QA Services & GxP
The CSU Quality Program offers assistance in the design, development and oversight of quality systems as needed at the individual laboratory or program level. As part of oversight activities, the Quality Program can provide the services of a full service Quality Assurance Unit, providing assistance in protocol development, inspections of facility, study critical phases, study records and study reports, gap analysis, training, classroom guest lectures on Quality in Science, SOP development, method validation, etc.
QA Services Offers Training in the Following Areas:
Good Clinical Practices (GCP)
The Good Clinical Practices are an international quality standard that describes the conditions and processes under which research using clinical subjects (both human and animal) is conducted and that define the roles and responsibilities of clinical trial sponsors, investigators and monitors.
Additional guidance is also available for laboratories that conducted laboratory analysis in support of a clinical trial which are known as the Good Clinical Laboratory Practices (GCLP). Links can be found on the GCLP page.
Good Clinical Laboratory Practices (GCLP)
The GCLPs are an international quality system for laboratories which undertake the analysis of samples from clinical trials using Good Laboratory Practice standards while assuring Good Clinical Practice standards are met.
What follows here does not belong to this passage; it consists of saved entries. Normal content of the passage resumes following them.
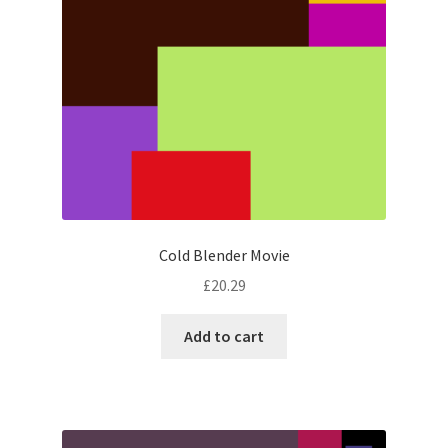
Cold Blender Movie
£
20.29
Add to cart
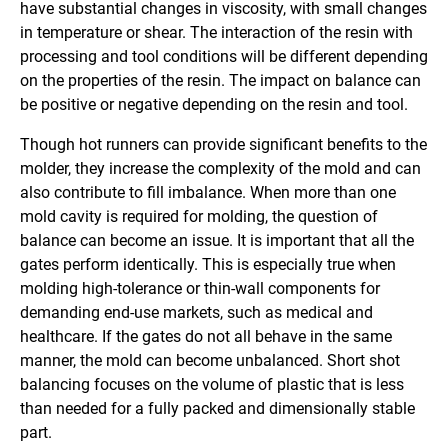
have substantial changes in viscosity, with small changes
in temperature or shear. The interaction of the resin with
processing and tool conditions will be different depending
on the properties of the resin. The impact on balance can
be positive or negative depending on the resin and tool.
Though hot runners can provide significant benefits to the
molder, they increase the complexity of the mold and can
also contribute to fill imbalance. When more than one
mold cavity is required for molding, the question of
balance can become an issue. It is important that all the
gates perform identically. This is especially true when
molding high-tolerance or thin-wall components for
demanding end-use markets, such as medical and
healthcare. If the gates do not all behave in the same
manner, the mold can become unbalanced. Short shot
balancing focuses on the volume of plastic that is less
than needed for a fully packed and dimensionally stable
part.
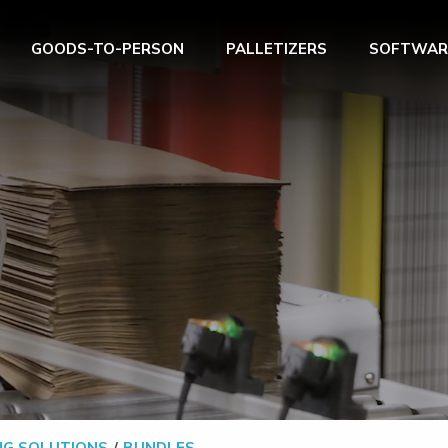
GOODS-TO-PERSON
PALLETIZERS
SOFTWAR
NG SOLUTIONS
BUNDLES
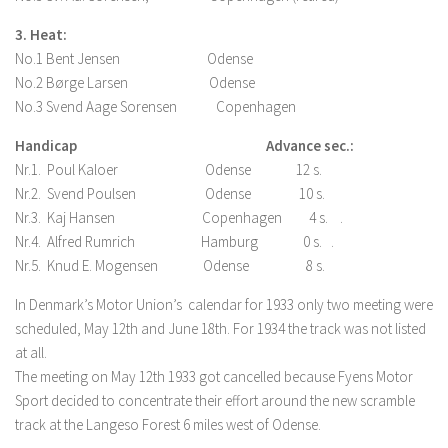
3. Heat:
No.1 Bent Jensen Odense
No.2 Børge Larsen Odense
No.3 Svend Aage Sorensen Copenhagen
Handicap
Advance sec.:
Nr.1. Poul Kaloer Odense 12 s.
Nr.2. Svend Poulsen Odense 10 s.
Nr.3. Kaj Hansen Copenhagen 4 s. .
Nr.4. Alfred Rumrich Hamburg 0 s. .
Nr.5. Knud E. Mogensen Odense 8 s.
In Denmark’s Motor Union’s calendar for 1933 only two meeting were
scheduled, May 12th and June 18th. For 1934 the track was not listed
at all.
The meeting on May 12th 1933 got cancelled because Fyens Motor
Sport decided to concentrate their effort around the new scramble
track at the Langeso Forest 6 miles west of Odense.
Good Documentation Practices (GDP)
The GDPs are an internationally accepted practice by which research and manufacturing data is documented and preserved. While some details of the GDPs are codified (e.g., GLP study conduct requirements), there is no single law that describes the standards that the current research community expects as part of sound research practices.
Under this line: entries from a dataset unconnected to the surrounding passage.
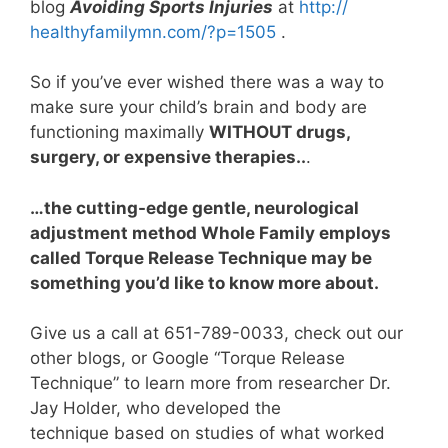
blog
Avoiding Sports Injuries
at
http://
healthyfamilymn.com/?p=1505
.
So if you’ve ever wished there was a way to
make sure your child’s brain and body are
functioning maximally
WITHOUT drugs,
surgery, or expensive therapies..
.
…the cutting-edge gentle, neurological
adjustment method Whole Family employs
called Torque Release Technique may be
something you’d like to know more about.
Give us a call at 651-789-0033, check out our
other blogs, or Google “Torque Release
Technique” to learn more from researcher Dr.
Jay Holder, who developed the
technique based on studies of what worked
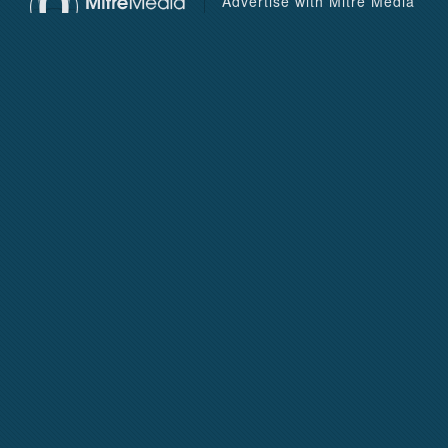
Advertise with Mitre Media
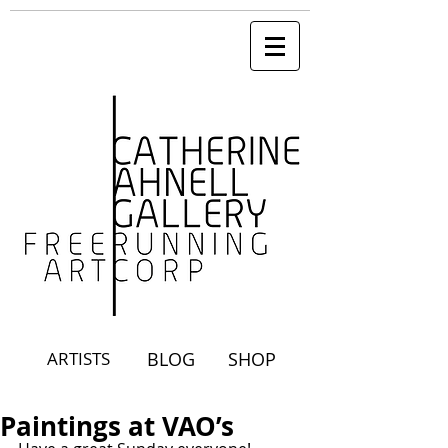
ARTISTS
BLOG
SHOP
Paintings at VAO’s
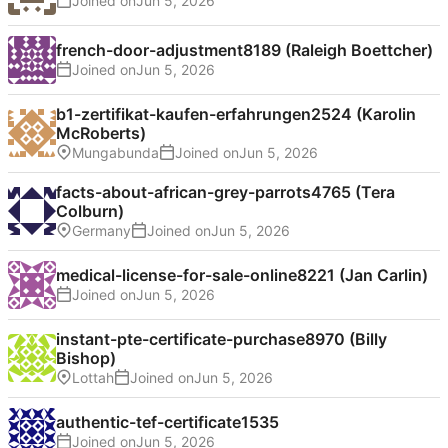
Joined on
french-door-adjustment8189 (Raleigh Boettcher)
Joined on
b1-zertifikat-kaufen-erfahrungen2524 (Karolin
McRoberts)
Mungabunda
Joined on
facts-about-african-grey-parrots4765 (Tera
Colburn)
Germany
Joined on
medical-license-for-sale-online8221 (Jan Carlin)
Joined on
instant-pte-certificate-purchase8970 (Billy
Bishop)
Lottah
Joined on
authentic-tef-certificate1535
Joined on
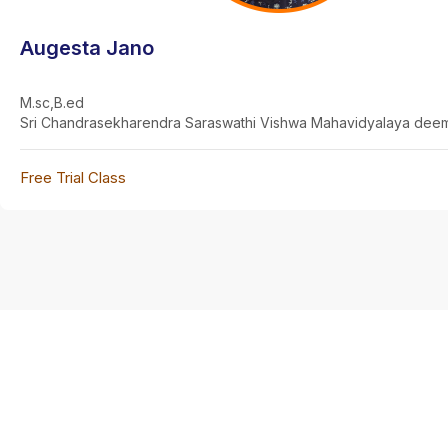
Augesta Jano
M.sc,B.ed
Sri Chandrasekharendra Saraswathi Vishwa Mahavidyalaya deem
Free Trial Class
Good Laboratory Practice (GLP)
In the US, the GLPs are regulated quality standards that are designed to ensure the quality, integrity and reliability of non-clinical test data submitted to federal agencies in support of a research or marketing permit under federal law. GLPs encompass both lab and field research and dictate the organization, process, and conditions under which studies are planned performed, monitored, recorded, and reported.
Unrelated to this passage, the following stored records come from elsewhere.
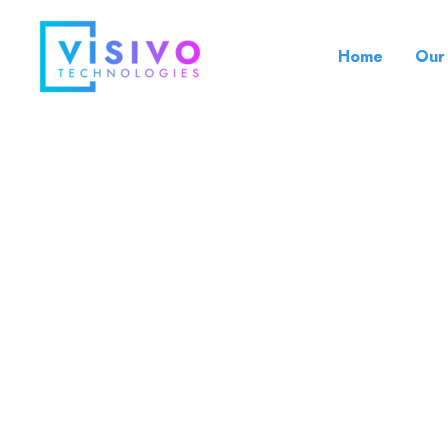
Skip
to
Home
Our
content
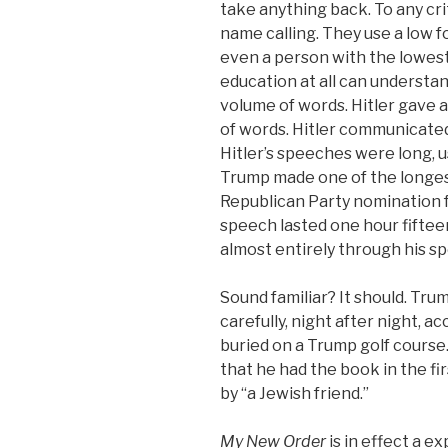
take anything back. To any cri
name calling. They use a low 
even a person with the lowest
education at all can understa
volume of words. Hitler gave 
of words. Hitler communicated
Hitler’s speeches were long, u
Trump made one of the longes
Republican Party nomination f
speech lasted one hour fifte
almost entirely through his s
Sound familiar? It should. Trum
carefully, night after night, a
buried on a Trump golf course. 
that he had the book in the fir
by “a Jewish friend.”
My New Order
is in effect a e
The objective of method validation is to demonstrate that procedures you use are suitable for their intended purpose. Selective and sensitive methods for the quantitative evaluation of drugs and their metabolites are critical for the successful conduct of preclinical and/or biopharmaceutics and clinical pharmacology studies, therefore having confidence in method results are essential in safety research as well as many other research outlets. Method validation includes systematically assessing the procedures to demonstrate that a particular method used for quantitative measurement of analytes in a given biological matrix, such as blood, plasma, serum, or urine, is reliable and reproducible for the intended use.